A Blog by Jonathan Low

 

Apr 2, 2012

The Hard Science of Building Better Teamwork

Communications.

As business and government, as well as society more broadly, make a more determined effort to improve performance, an array of technologies and other tools are being brought to bear on the subject. One result has been to analyze at a quite granular level the elements that contribute to success in assorted functions and disciplines.

Teams have fascinated management over time, but with particular intensity since the 1980s. As operations have become both more global and more complex, the hierarchical command model adopted from the WWII military model has given way to a more 'horizontal,' collegial and inclusive approach. Hence the focus on teams.

The team approach has provided many advantages, such as shared responsibility and encouraging diverse points of view which frequently offer stronger results. A nagging problem has been how to determine those elements of team work and team building that provide optimal performance. The conclusion is generally to assume that there is as much art as science in figuring this out. Anyone who has worked for a medium or large corporation during the past couple of decades has probably participated in any number of exercises involving ropes, puppets, informal clothing, sitting on the floor or ground and a host of other tactics intended to build trust or cooperation or some other worthy and - hopefully - productivity enhancing attribute.

As the following article suggests, simple improvements in communications may lie at the base of such improvements - while identifying and managing them has become more science than art, quite possibly to everyone's benefit. JL

Sandy Pentland reports in Harvard Business Review:
Like many people, I've encountered teams that are "clicking." I've experienced the "buzz" of a group that's blazing away with new ideas in a way that makes it seem they can read each others' minds. We think of building teams that operate on this plane as an art, or even magic. It's not something you can plan; it's lightning-in-a-bottle stuff that you just embrace when you're lucky enough to come across it.

But to me, the buzz was so palpable, I decided that it must be a real, observable and measurable thing.
I was motivated to find a way to document that buzz, and understand good teamwork as a hard science.

The team I lead at MIT's Human Dynamics Laboratory has done just that. Using wearable electronic sensors called sociometric badges, we capture how people communicate in real time, and not only can we determine the characteristics that make up great teams, but we can also describe those characteristics mathematically. What's more, we've discovered that some things matter much less than you may suspect when building a great team. Getting the smartest people, for example.

We can summarize those points here. Our data show that great teams:

•Communicate frequently. In a typical project team a dozen or so communication exchanges per working hour may turn out to be optimum; but more or less than that and team performance can decline.
•Talk and listen in equal measure, equally among members. Lower performing teams have dominant members, teams within teams, and members who talk or listen but don't do both.
•Engage in frequent informal communication. The best teams spend about half their time communicating outside of formal meetings or as "asides" during team meetings, and increasing opportunities for informal communication tends to increase team performance.
•Explore for ideas and information outside the group. The best teams periodically connect with many different outside sources and bring what they learn back to the team.
You'll notice that none of the factors outlined above concern the substance of a team's communication. As I said, our badges only capture how people communicate — tone of voice, gesticulation, how one faces others in the group, and how much people talk and listen. They do not capture what people communicate.

This is purposeful. From the beginning, I suspected that the ineffable buzz of high-performing teams wasn't more about the how of communication than the what. My hypothesis was that the ancient biological patterns of signaling that humans developed in the millennia before we developed language — which is a relatively recent development — still dominate our communication. I was buoyed in this idea by research on just how sophisticated non-verbal communication can be across the animal kingdom. Bees, for example, use a marvelous system of dancing competitions to decide where to get their pollen.

According to our data, it's as true for humans as for bees: How we communicate turns out to be the most important predictor of team success, and as important as all other factors combined, including intelligence, personality, skill, and content of discussions. The old adage that it's not what you say, but how you say it, turns out to be mathematically correct.

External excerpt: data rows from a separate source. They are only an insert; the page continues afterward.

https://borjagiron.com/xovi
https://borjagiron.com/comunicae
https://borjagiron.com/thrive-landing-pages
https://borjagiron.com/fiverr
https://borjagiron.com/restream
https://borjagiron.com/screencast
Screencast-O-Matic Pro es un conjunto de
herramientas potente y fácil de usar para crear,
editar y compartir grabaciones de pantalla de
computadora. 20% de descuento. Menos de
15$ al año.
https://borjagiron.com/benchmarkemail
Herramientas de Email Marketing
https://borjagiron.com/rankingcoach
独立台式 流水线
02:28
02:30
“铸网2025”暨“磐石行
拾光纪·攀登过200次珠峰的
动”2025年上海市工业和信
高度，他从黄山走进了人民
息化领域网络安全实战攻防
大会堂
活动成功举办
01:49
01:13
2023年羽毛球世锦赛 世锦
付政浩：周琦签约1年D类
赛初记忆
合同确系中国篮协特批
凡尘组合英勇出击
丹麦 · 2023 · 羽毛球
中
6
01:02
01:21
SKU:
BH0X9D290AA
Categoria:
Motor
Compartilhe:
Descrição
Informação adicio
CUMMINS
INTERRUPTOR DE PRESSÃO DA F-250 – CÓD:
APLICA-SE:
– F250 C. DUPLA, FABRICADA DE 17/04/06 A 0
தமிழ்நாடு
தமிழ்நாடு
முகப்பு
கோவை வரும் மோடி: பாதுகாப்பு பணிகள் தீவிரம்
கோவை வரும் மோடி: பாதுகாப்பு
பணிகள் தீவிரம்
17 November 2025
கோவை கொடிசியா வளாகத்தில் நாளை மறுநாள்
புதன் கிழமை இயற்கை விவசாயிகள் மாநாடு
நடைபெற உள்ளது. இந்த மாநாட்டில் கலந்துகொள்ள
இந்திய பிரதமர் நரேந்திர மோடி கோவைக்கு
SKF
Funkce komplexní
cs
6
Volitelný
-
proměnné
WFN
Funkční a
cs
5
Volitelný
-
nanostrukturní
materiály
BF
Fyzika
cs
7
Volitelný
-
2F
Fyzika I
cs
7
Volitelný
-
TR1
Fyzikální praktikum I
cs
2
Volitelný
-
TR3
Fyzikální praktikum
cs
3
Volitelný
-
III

Just how powerful these patterns of communication are can be surprising. For example, we can predict with eerie precision whether a team will perform well or not, and we can predict with a high rate of success whether or not team members will report they've had a "productive" or "creative" day based solely on the data from the sociometric badges. If this seems like a statistical parlor trick, it's not. By adjusting group behavior based on this data, we've documented improved teamwork.

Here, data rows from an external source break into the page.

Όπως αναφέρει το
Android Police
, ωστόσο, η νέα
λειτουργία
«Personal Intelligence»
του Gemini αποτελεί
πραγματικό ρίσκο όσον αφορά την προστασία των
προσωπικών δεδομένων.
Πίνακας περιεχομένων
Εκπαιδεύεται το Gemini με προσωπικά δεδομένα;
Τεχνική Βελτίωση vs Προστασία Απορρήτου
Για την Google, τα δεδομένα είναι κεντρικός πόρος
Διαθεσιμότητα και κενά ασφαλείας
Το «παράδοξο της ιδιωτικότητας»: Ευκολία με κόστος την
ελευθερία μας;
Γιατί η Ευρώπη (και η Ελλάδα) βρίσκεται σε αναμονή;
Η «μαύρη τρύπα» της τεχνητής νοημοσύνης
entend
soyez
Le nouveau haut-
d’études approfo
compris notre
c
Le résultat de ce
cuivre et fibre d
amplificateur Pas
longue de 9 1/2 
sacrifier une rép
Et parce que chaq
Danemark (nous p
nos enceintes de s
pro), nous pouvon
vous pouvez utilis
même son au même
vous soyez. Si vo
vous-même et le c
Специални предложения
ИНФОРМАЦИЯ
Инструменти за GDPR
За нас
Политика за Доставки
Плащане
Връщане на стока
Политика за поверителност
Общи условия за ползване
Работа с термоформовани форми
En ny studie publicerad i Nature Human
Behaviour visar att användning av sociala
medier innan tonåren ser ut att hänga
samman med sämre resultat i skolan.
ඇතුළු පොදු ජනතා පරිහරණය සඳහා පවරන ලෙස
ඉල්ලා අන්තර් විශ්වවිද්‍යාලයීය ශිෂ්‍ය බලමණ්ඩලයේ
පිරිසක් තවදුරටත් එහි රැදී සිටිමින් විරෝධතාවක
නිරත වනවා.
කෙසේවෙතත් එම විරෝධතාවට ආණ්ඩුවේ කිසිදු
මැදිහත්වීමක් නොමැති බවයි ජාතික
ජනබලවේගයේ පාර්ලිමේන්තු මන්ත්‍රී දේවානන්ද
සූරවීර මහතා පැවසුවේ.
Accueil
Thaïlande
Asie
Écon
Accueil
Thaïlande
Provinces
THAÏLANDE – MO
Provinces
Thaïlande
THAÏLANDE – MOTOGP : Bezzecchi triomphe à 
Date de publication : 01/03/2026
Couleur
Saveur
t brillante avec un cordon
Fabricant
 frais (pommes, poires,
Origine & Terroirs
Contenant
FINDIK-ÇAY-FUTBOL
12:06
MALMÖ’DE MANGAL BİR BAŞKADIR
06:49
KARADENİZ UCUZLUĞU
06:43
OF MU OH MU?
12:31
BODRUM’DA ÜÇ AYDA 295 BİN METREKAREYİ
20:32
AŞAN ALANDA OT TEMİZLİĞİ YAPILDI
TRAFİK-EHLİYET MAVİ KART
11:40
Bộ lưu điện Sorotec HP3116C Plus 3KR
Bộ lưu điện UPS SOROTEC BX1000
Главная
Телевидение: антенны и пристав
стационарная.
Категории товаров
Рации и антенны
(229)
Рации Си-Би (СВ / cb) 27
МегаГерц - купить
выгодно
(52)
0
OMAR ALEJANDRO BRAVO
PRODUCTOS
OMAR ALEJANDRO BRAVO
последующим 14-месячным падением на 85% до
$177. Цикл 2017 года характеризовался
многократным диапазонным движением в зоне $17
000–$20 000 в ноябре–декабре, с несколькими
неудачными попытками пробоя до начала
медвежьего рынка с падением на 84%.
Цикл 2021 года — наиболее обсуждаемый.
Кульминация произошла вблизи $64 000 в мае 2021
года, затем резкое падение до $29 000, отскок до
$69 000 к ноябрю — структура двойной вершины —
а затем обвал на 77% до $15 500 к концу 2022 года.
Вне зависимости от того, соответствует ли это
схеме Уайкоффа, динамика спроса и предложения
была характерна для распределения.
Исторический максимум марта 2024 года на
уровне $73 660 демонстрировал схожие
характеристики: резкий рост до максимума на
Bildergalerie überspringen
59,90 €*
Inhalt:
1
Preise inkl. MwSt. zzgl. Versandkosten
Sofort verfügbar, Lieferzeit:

Many people are uncomfortable with this. It suggests that a kind of biological determinism, that people who naturally display the good communication patterns will "win" and anyone not blessed with this innate talent will drag a team down. In fact, that's not the case at all. In our work we've found that these patterns of communication are highly trainable, and that personality traits we usually chalk up to the "it" factor — personal charisma, for example — are actually teachable skills. Data is an amazingly powerful tool for objectifying what would normally seem subjective. Time and again I've seen data become an incontrovertible ally to team members who may otherwise be afraid to voice their feelings about the team dynamics. They can finally say "I'm not being heard" and they have the data to back them up.